DocketNumber: No. 17,458.
Citation Numbers: 69 N.E.2d 755, 117 Ind. App. 291, 1946 Ind. App. LEXIS 201
Judges: Flanagan
Filed Date: 12/4/1946
Status: Precedential
Modified Date: 10/19/2024
Judgment in the trial court was for appellee upon its complaint in two paragraphs, the first upon a note and the second upon an account.
Appellant complains (1) that the court erred in overruling its motion to strike appellee's complaint from the files, (2) that appellee's proof of a lost note was improper, (3) that recovery on a special contract was permitted where the action was on general assumpsit, (4) of error in the assessment of the amount of recovery, and (5) that the court failed to give full faith and credit to a judgment of the United States District Court of the Middle District of North Carolina.
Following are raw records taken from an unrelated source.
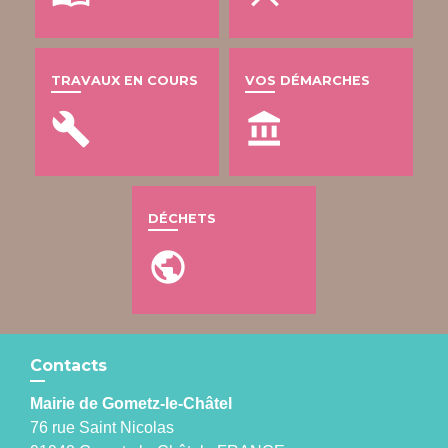
TRAVAUX EN COURS
VOS DÉMARCHES
build
account_balance
DÉCHETS
public
Contacts
Mairie de Gometz-le-Châtel
76 rue Saint Nicolas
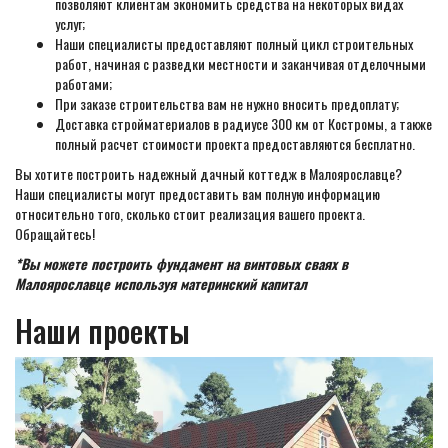
позволяют клиентам экономить средства на некоторых видах
услуг;
Наши специалисты предоставляют полный цикл строительных
работ, начиная с разведки местности и заканчивая отделочными
работами;
При заказе строительства вам не нужно вносить предоплату;
Доставка стройматериалов в радиусе 300 км от Костромы, а также
полный расчет стоимости проекта предоставляются бесплатно.
Вы хотите построить надежный дачный коттедж в Малоярославце?
Наши специалисты могут предоставить вам полную информацию
относительно того, сколько стоит реализация вашего проекта.
Обращайтесь!
*Вы можете построить фундамент на винтовых сваях в
Малоярославце используя материнский капитал
Наши проекты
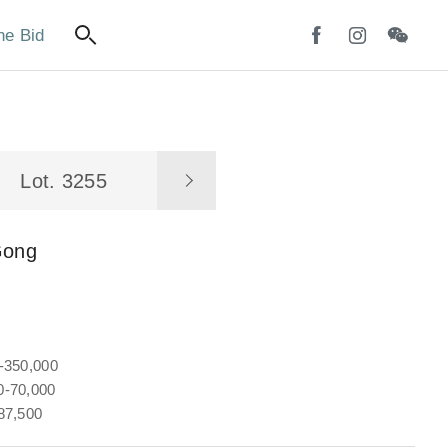
ne Bid
Lot. 3255
Gong
-350,000
-70,000
87,500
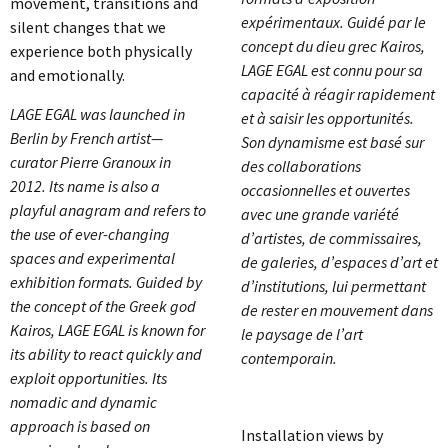
movement, transitions and
expérimentaux. Guidé par le
silent changes that we
concept du dieu grec Kairos,
experience both physically
LAGE EGAL est connu pour sa
and emotionally.
capacité à réagir rapidement
LAGE EGAL was launched in
et à saisir les opportunités.
Berlin by French artist—
Son dynamisme est basé sur
curator Pierre Granoux in
des collaborations
2012. Its name is also a
occasionnelles et ouvertes
playful anagram and refers to
avec une grande variété
the use of ever-changing
d’artistes, de commissaires,
spaces and experimental
de galeries, d’espaces d’art et
exhibition formats. Guided by
d’institutions, lui permettant
the concept of the Greek god
de rester en mouvement dans
Kairos, LAGE EGAL is known for
le paysage de l’art
its ability to react quickly and
contemporain.
exploit opportunities. Its
nomadic and dynamic
approach is based on
Installation views by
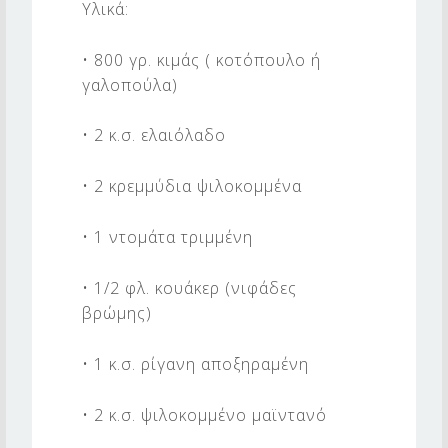
Υλικά:
Τ
Ε
• 800 γρ. κιμάς ( κοτόπουλο ή
Κ
γαλοπούλα)
Ι
• 2 κ.σ. ελαιόλαδο
Α
Μ
• 2 κρεμμύδια ψιλοκομμένα
Ε
Β
• 1 ντομάτα τριμμένη
Ρ
• 1/2 φλ. κουάκερ (νιφάδες
Ω
βρώμης)
Μ
Η
• 1 κ.σ. ρίγανη αποξηραμένη
• 2 κ.σ. ψιλοκομμένο μαϊντανό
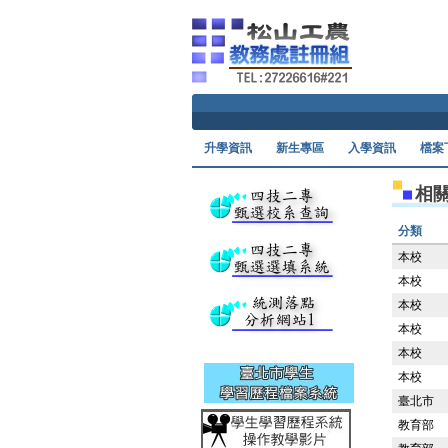
升學資訊
新生專區
入學資訊
檔案
相
分類
本校
本校
本校
本校
本校
本校
臺北市
教育部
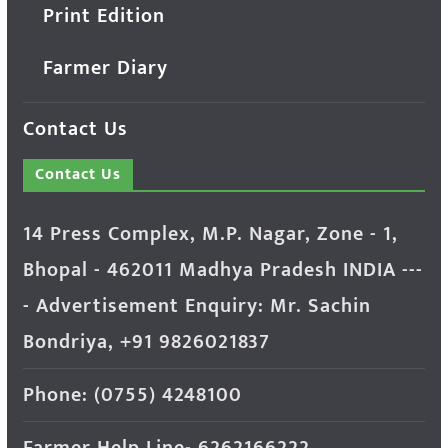
Print Edition
Farmer Diary
Contact Us
Contact Us
14 Press Complex, M.P. Nagar, Zone - 1,
Bhopal - 462011 Madhya Pradesh INDIA ---
- Advertisement Enquiry: Mr. Sachin
Bondriya, +91 9826021837
Phone: (0755) 4248100
Farmer Help Line- 6262166222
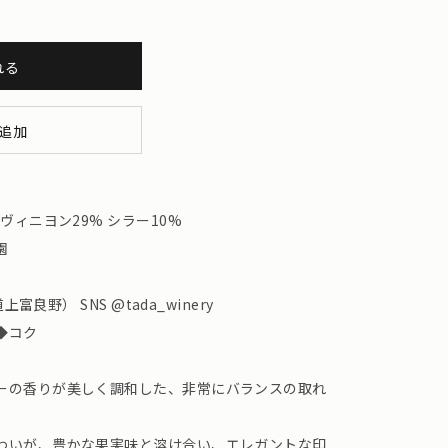
れる
追加
ヴィニヨン29% シラー10%
園
富良野） SNS @tada_winery
◆コク
ーの香りが美しく調和した、非常にバランスの取れ
わいが、豊かな果実味と溶け合い、エレガントな印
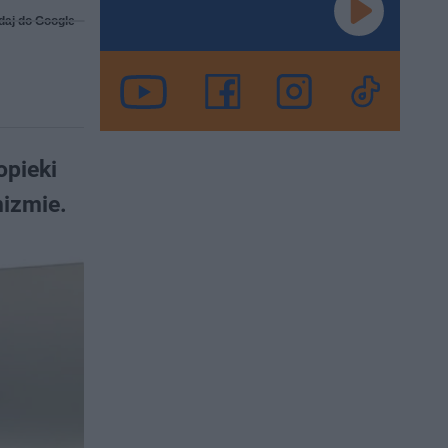
daj do Google
opieki
nizmie.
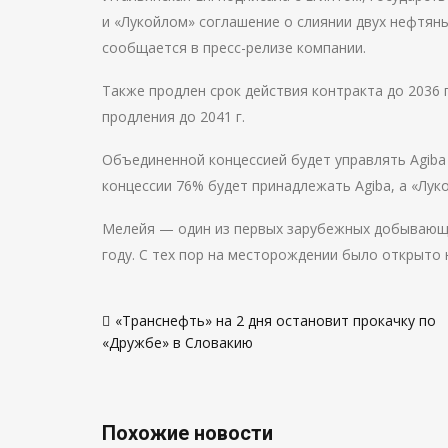
и «Лукойлом» соглашение о слиянии двух нефтяных
сообщается в пресс-релизе компании.
Также продлен срок действия контракта до 2036
продления до 2041 г.
Объединенной концессией будет управлять Agiba
концессии 76% будет принадлежать Agiba, а «Лук
Мелейя — один из первых зарубежных добывающих
году. С тех пор на месторождении было открыто
Навигация
«Транснефть» на 2 дня остановит прокачку по
по
«Дружбе» в Словакию
записям
Похожие новости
On June 23, 1943, appellant filed interrogatories and appellee was ordered to answer them by July 2, 1943. On July 6, 1943, the interrogatories not having been answered, appellant filed 1. his motion to strike appellee's complaint from the files. The court did not rule on the motion and finally on April 10, 1944, the answers to the interrogatories were duly filed. Appellant insists that his motion to strike should have been sustained, but inasmuch as the interrogatories were answered well in advance of trial it does not appear that appellant was harmed by the delay.
Appellant next contends that no action at law can be maintained on a lost note, but the owner may sue in *Page 293 equity upon giving adequate indemnity. The note here 2. involved was payable to the order of appellee, had always been held by appellee and it had never been indorsed. Therefore no subsequent holder could show a title so as to maintain an action on it. Such being the situation an action at law is maintainable. Dean v. Speakman (1844), 7 Blkf. 317;Depew v. Wheelan (1843), 6 Blkf. 485.
Appellant next contends that where an action is brought in general assumpsit recovery cannot be made when it appears there was a special contract. In the instant case the special 3. contract was fully performed on appellee's part, so that nothing remained unexecuted but appellant's obligation to pay. Appellee could therefore and did bring its action upon appellant's implied obligation to pay rather than upon the express undertaking of the original contract. The special contract therefore merely marks the maximum of what may be recovered. Board, etc. v. Gibson (1902),
The first paragraph of complaint was on a note in the principal sum of $685 and the second paragraph of complaint was on an open account which showed a balance due of $81.22. The court 4. found that there was due appellee $320.73 on the first paragraph, and $235.71 on the second paragraph. Appellant complains about the amount of the recovery on the second paragraph being more than the amount claimed due.
It developed in the evidence that a payment of $500 had been received by appellee from appellant with instructions to apply part of it on the note. However, *Page 294 it had all been applied on the account. When this error was corrected the amount due on the note became less and the amount due on the account correspondingly larger. The second paragraph of complaint could and should have been amended in the trial court to conform with the evidence and we will consider it as so amended here. § 2-3231, Burns' 1933, § 505, Baldwin's 1934.
Appellant sought by counterclaim to recover a judgment from appellee on the theory that appellee had violated the anti-trust laws. The only evidence offered to sustain the counterclaim 5. was a copy of the judgment of the United States District Court for the Middle District of North Carolina. However, that judgment was entered upon a plea of nolo contendere by appellee. Such a plea is an admission of guilt only in the case in which it is pleaded, and it cannot be used as an admission of guilt in a civil case for the same act. Further, it does not create an estoppel, and the defendant is not estopped in a subsequent civil proceeding to deny the facts upon which the prosecution was based. Twin Ports Oil Co. v. Pure Oil Co.
(1939),
We find no reversible error in the record. Judgment affirmed.